Askeri teknolojiye yaptığımız büyük katkılardan sonra Dünya çok hızlı birşekilde teknolojiyle yakınlığa girişti. 16. yüzyıldan itibaren buhar gücüyle çalışan makineler, makineli silahların Avrupa’ya gelişi (1800ler), lojistik ve teknolojideki hızlı gelişmeler (ray hatlarının gelişmesi, telgraf, radyo dalgalarının kullanımının artması, vs.), mühimmatlardaki çeşitlenme, medikal kurumların savaş alanlarında sağladıkları faydanın arttırılması (modern hemşirelik), torpido, denizaltı ve son olarak da uçakların hayatlarımıza hızla girişi… Modern Çağ’ın silahlanma ve savunma teknolojilerinin saymakla bitmeyeceğinden eminiz bu yüzden bunları daha sonraki bölümlerde özel olarak bahsetmeye çalışacağız.

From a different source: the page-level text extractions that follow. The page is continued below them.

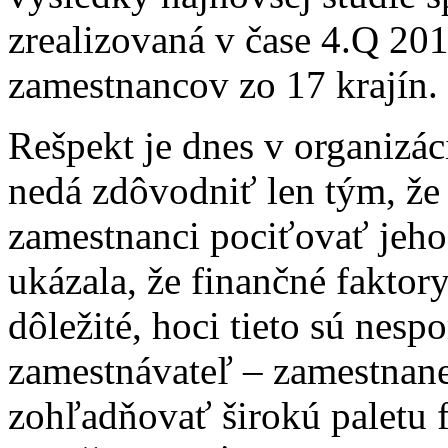
zrealizovaná v čase 4.Q 20
zamestnancov zo 17 krajín.
Rešpekt je dnes v organizáci
nedá zdôvodniť len tým, že 
zamestnanci pociťovať jeho
ukázala, že finančné fakto
dôležité, hoci tieto sú nes
zamestnávateľ – zamestnane
zohľadňovať širokú paletu 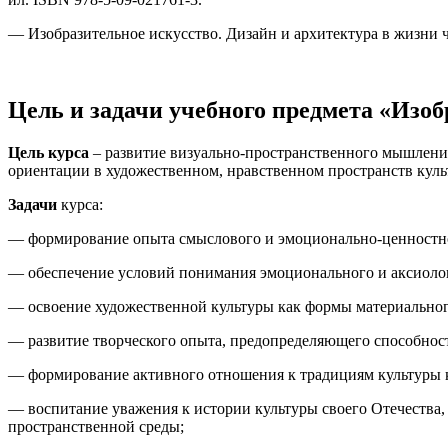
— Изобразительное искусство. Дизайн и архитектура в жизни че
Цель и задачи учебного предмета «Изоб
Цель курса
– развитие визуально-пространственного мышлени
ориентации в художественном, нравственном пространств куль
Задачи
курса:
— формирование опыта смыслового и эмоционально-ценностног
— обеспечение условий понимания эмоционального и аксиоло
— освоение художественной культуры как формы материально
— развитие творческого опыта, предопределяющего способнос
— формирование активного отношения к традициям культуры к
— воспитание уважения к истории культуры своего Отечества,
пространственной среды;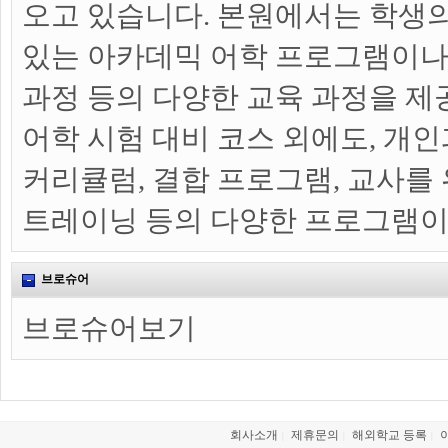
오고 있습니다. 본원에서는 학생
있는 아카데믹 어학 프로그램이나 
과정 등의 다양한 교육 과정을 제
어학 시험 대비 코스 외에도, 개
커리큘럼, 결합 프로그램, 교사를
트레이닝 등의 다양한 프로그램이
브로슈어
브로슈어보기
회사소개
제휴문의
해외학교 등록
|
|
|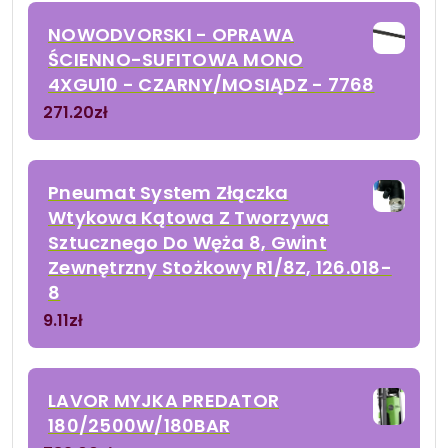
NOWODVORSKI - OPRAWA
ŚCIENNO-SUFITOWA MONO
4XGU10 - CZARNY/MOSIĄDZ - 7768
271.20
zł
Pneumat System Złączka
Wtykowa Kątowa Z Tworzywa
Sztucznego Do Węża 8, Gwint
Zewnętrzny Stożkowy R1/8Z, 126.018-
8
9.11
zł
LAVOR MYJKA PREDATOR
180/2500W/180BAR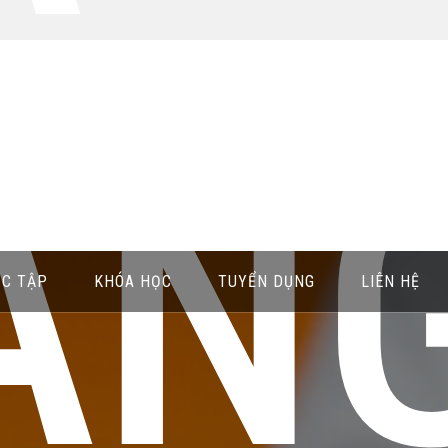
ẴNG
ỌC TẬP
KHÓA HỌC
TUYỂN DỤNG
LIÊN HỆ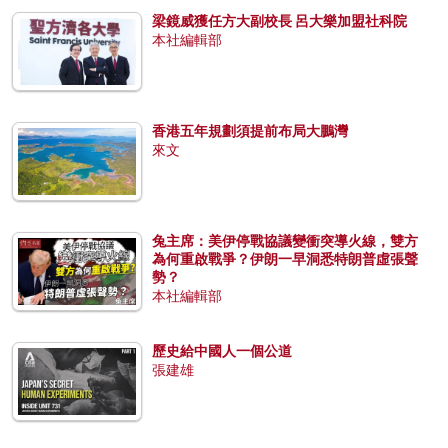
梁鏡威獲任方大副校長 呂大樂加盟社科院
本社編輯部
香港五年規劃須提前布局大鵬灣
來文
兔主席：美伊停戰協議變衝突導火線，雙方
為何重啟戰爭？伊朗一早洞悉特朗普虛張聲
勢？
本社編輯部
歷史給中國人一個公道
張建雄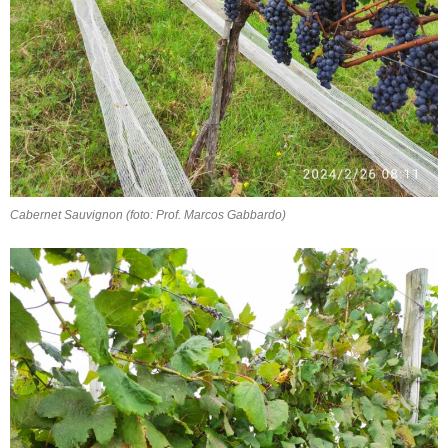
Cabernet Sauvignon (foto: Prof. Marcos Gabbardo)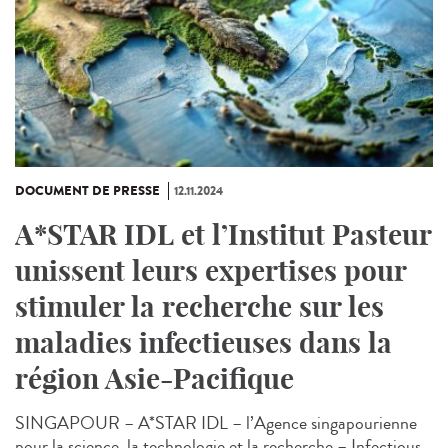
DOCUMENT DE PRESSE
12.11.2024
A*STAR IDL et l’Institut Pasteur
unissent leurs expertises pour
stimuler la recherche sur les
maladies infectieuses dans la
région Asie-Pacifique
SINGAPOUR – A*STAR IDL – l’Agence singapourienne
pour la science, la technologie et la recherche – Infectious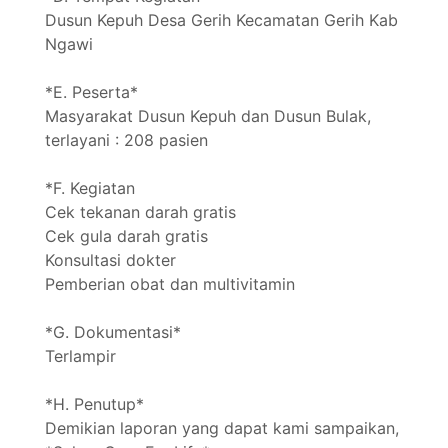
Dusun Kepuh Desa Gerih Kecamatan Gerih Kab
Ngawi
*E. Peserta*
Masyarakat Dusun Kepuh dan Dusun Bulak,
terlayani : 208 pasien
*F. Kegiatan
Cek tekanan darah gratis
Cek gula darah gratis
Konsultasi dokter
Pemberian obat dan multivitamin
*G. Dokumentasi*
Terlampir
*H. Penutup*
Demikian laporan yang dapat kami sampaikan,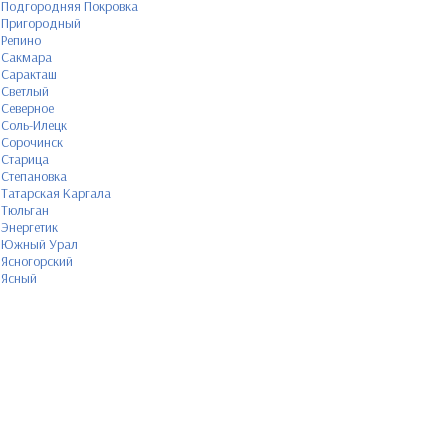
Подгородняя Покровка
Пригородный
Репино
Сакмара
Саракташ
Светлый
Северное
Соль-Илецк
Сорочинск
Старица
Степановка
Татарская Каргала
Тюльган
Энергетик
Южный Урал
Ясногорский
Ясный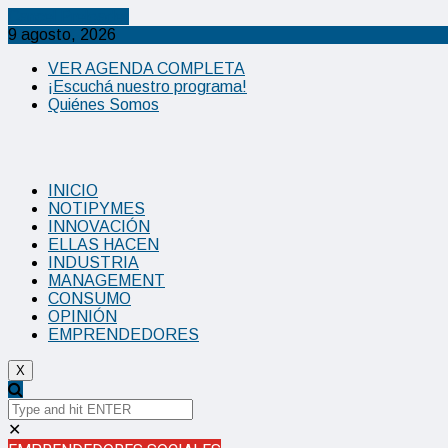
Cancel Preloader
9 agosto, 2026
VER AGENDA COMPLETA
¡Escuchá nuestro programa!
Quiénes Somos
INICIO
NOTIPYMES
INNOVACIÓN
ELLAS HACEN
INDUSTRIA
MANAGEMENT
CONSUMO
OPINIÓN
EMPRENDEDORES
X
✕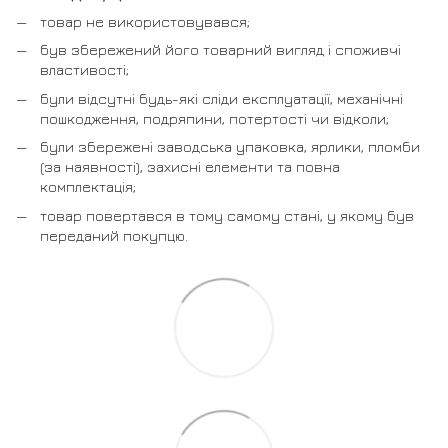
товар не використовувався;
був збережений його товарний вигляд і споживчі
властивості;
були відсутні будь-які сліди експлуатації, механічні
пошкодження, подряпини, потертості чи відколи;
були збережені заводська упаковка, ярлики, пломби
(за наявності), захисні елементи та повна
комплектація;
товар повертався в тому самому стані, у якому був
переданий покупцю.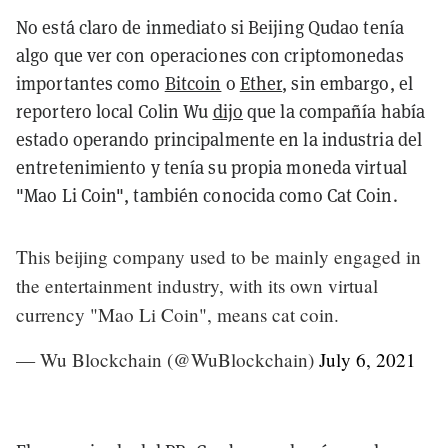
No está claro de inmediato si Beijing Qudao tenía
algo que ver con operaciones con criptomonedas
importantes como
Bitcoin
o
Ether
, sin embargo, el
reportero local Colin Wu
dijo
que la compañía había
estado operando principalmente en la industria del
entretenimiento y tenía su propia moneda virtual
"Mao Li Coin", también conocida como Cat Coin.
This beijing company used to be mainly engaged in
the entertainment industry, with its own virtual
currency "Mao Li Coin", means cat coin.
— Wu Blockchain (@WuBlockchain)
July 6, 2021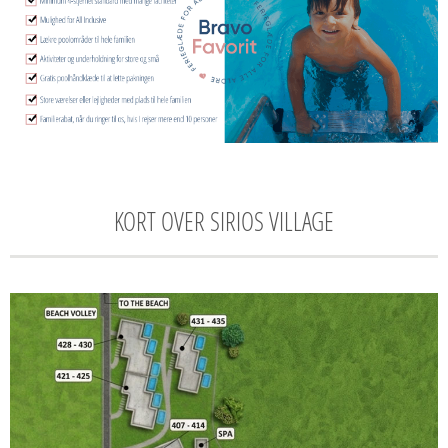
KORT OVER SIRIOS VILLAGE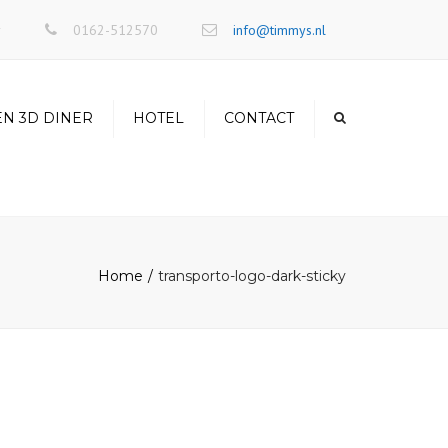
×
r
0162-512570
info@timmys.nl
EN 3D DINER
HOTEL
CONTACT
Home
transporto-logo-dark-sticky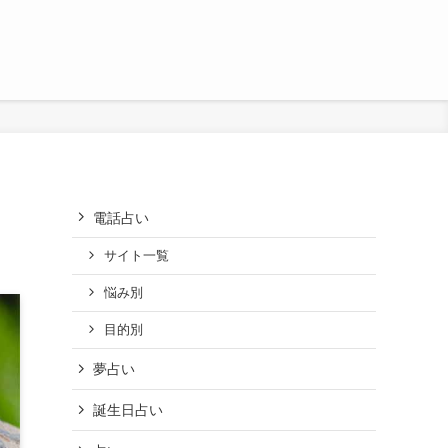
電話占い
サイト一覧
悩み別
目的別
夢占い
誕生日占い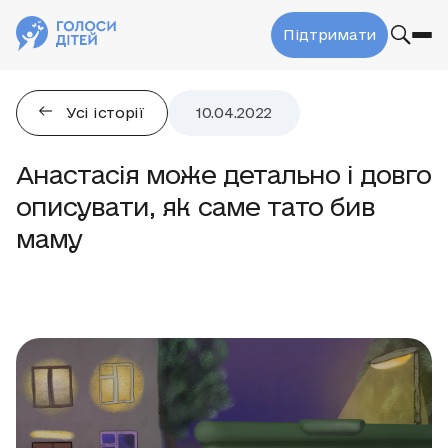
Підтримати
Усі історії
10.04.2022
Анастасія може детально і довго
описувати, як саме тато бив
маму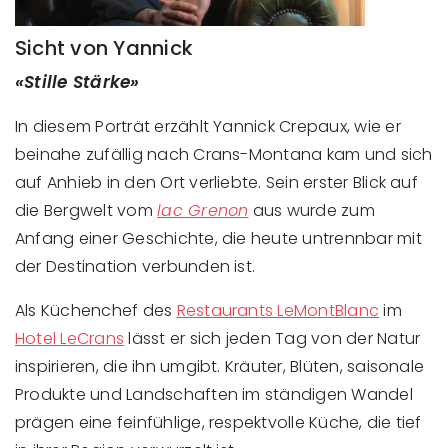
Sicht von Yannick
«Stille Stärke»
In diesem Porträt erzählt Yannick Crepaux, wie er
beinahe zufällig nach Crans-Montana kam und sich
auf Anhieb in den Ort verliebte. Sein erster Blick auf
die Bergwelt vom
lac Grenon
aus wurde zum
Anfang einer Geschichte, die heute untrennbar mit
der Destination verbunden ist.
Als Küchenchef des
Restaurants LeMontBlanc
im
Hotel LeCrans
lässt er sich jeden Tag von der Natur
inspirieren, die ihn umgibt. Kräuter, Blüten, saisonale
Produkte und Landschaften im ständigen Wandel
prägen eine feinfühlige, respektvolle Küche, die tief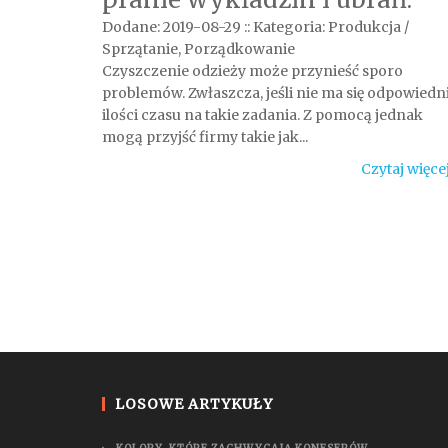
Dodane: 2019-08-29
::
Kategoria: Produkcja /
Sprzątanie, Porządkowanie
Czyszczenie odzieży może przynieść sporo
problemów. Zwłaszcza, jeśli nie ma się odpowiedni
ilości czasu na takie zadania. Z pomocą jednak
mogą przyjść firmy takie jak...
Czytaj więce
LOSOWE ARTYKUŁY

(Buhar motorunun çalışması)



D. Post-Modern Savunma Teknolojileri ve Gelecek



Uçaklar, denizaltılar, torpidolar derken insanlık bilim ve mühendisliğin bize çok daha fazla güç verebileceğini keşfetti. Mucize ya da olanaksız olarak bildiklerimizin bu uygulama bilimleri sayesinde gerçeğe dönüşmesi herkesi şaşırtsa da çok hızlı adapte olduk. Radar sistemlerinin gelişmesi bize Dünya’yı daha kolay tanımlama yeteneği verdi. Sağını solunu bildiğimiz Dünya’da binlerce yıldır özendiğimiz kuşlar gibi kolayca hareket ettik, büyük okyanusları aşmak yıllar alırken hatta bir zamanlar imkânsızken buharlı motorlarla sularda da hâkimiyet kurduk. Doğanın üstün gücü artık zaten insanoğlu olduğundan bu kez birbirimize karşı “tetikte kalmak” için çabaladık.


(Resimde Hawker Hurricane, İngiliz yapımı 2. Dünya Savaşı avcı, arayıcı, avcı-bombardıman uçağı çizimi.)



Bilim ve teknolojinin gücüyle atomun dahi içini keşfettik. İçindeki muazzam güç hayallerimizden çok daha fazlaydı, onu da kullanmanın yolunu bulduk yine de. Keşfetmediğimiz, icat ettiğimiz başka bir şey tarih sahnesindeydi bu sıralarda: Bilgisayarlar. Bambaşka bir yöne çekti savaşlar/savunma hallerini. Siber savaşlar sürerken de kafamızı biraz daha yukarı kaldırıp uzay denen yeni bir bilinmezi fark ediverdik. Geleceğimiz ise yalnıza son 500 yılda aldığımız yola bakarsak oldukça öngörülemez. Ancak geleceğimizin uzayda olacağına ve binlerce yıldır bize hayat sağlayan bu gezegenin sınırlarını oldukça zorladığımıza dair çok çeşitli fısıltılar olduğu da doğru.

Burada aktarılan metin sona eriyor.